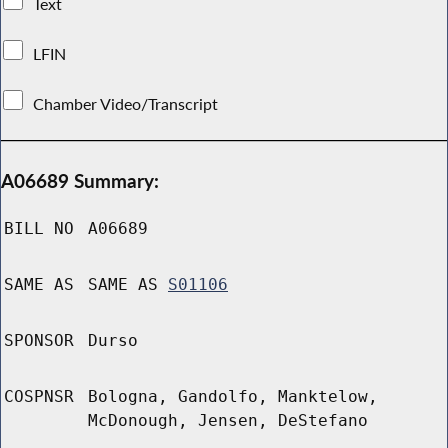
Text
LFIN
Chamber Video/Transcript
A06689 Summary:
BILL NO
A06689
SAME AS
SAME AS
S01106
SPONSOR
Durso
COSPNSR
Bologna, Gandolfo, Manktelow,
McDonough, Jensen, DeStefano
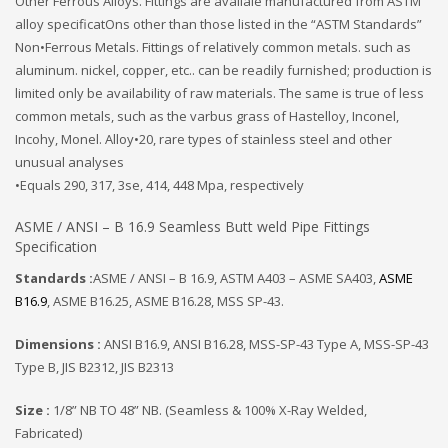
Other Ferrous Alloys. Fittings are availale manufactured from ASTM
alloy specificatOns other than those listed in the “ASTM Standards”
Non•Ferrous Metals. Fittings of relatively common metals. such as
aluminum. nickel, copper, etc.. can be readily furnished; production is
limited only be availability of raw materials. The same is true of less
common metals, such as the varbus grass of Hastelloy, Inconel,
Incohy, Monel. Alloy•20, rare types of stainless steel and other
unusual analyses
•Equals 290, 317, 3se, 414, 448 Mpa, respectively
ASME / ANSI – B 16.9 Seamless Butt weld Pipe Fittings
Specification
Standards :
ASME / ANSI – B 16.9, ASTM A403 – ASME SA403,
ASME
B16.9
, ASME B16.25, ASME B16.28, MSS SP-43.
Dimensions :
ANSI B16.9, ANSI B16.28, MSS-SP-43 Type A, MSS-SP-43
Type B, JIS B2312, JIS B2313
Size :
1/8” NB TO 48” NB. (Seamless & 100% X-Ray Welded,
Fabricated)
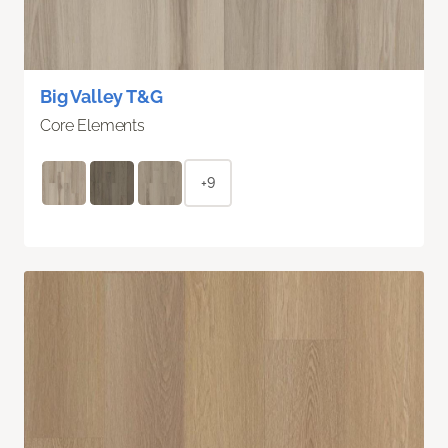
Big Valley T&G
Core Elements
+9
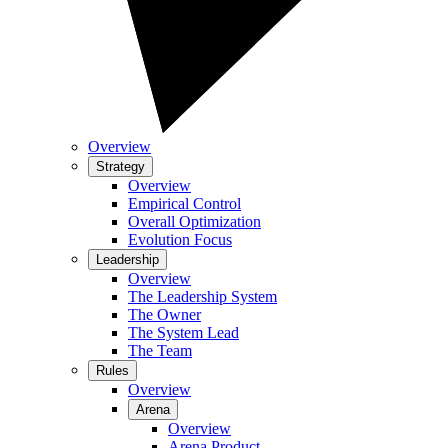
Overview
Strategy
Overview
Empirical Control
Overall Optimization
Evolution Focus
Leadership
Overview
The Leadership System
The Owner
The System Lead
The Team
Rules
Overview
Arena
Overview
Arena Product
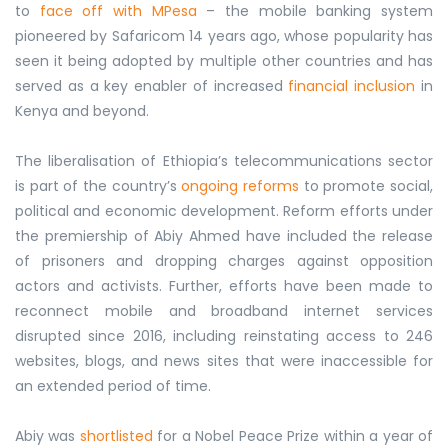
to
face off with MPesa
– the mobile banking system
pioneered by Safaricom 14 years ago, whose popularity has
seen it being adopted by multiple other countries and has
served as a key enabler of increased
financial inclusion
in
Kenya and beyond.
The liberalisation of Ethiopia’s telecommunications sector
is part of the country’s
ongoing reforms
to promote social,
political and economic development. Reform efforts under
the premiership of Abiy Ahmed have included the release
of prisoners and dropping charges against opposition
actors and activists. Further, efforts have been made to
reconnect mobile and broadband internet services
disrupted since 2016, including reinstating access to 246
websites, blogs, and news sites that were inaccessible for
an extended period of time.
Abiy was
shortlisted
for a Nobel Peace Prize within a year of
...
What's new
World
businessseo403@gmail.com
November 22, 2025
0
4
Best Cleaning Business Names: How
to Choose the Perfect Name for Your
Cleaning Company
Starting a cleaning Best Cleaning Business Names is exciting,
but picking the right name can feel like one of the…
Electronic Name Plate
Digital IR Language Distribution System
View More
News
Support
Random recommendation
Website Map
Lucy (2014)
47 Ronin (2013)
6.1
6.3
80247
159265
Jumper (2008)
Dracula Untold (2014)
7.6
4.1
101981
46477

* **Assignment**
In the data above, find each line where the string "common" appears, then copy it.

* **Answer space**
Non•Ferrous Metals. Fittings of relatively common metals. such as
common metals, such as the varbus grass of Hastelloy, Inconel,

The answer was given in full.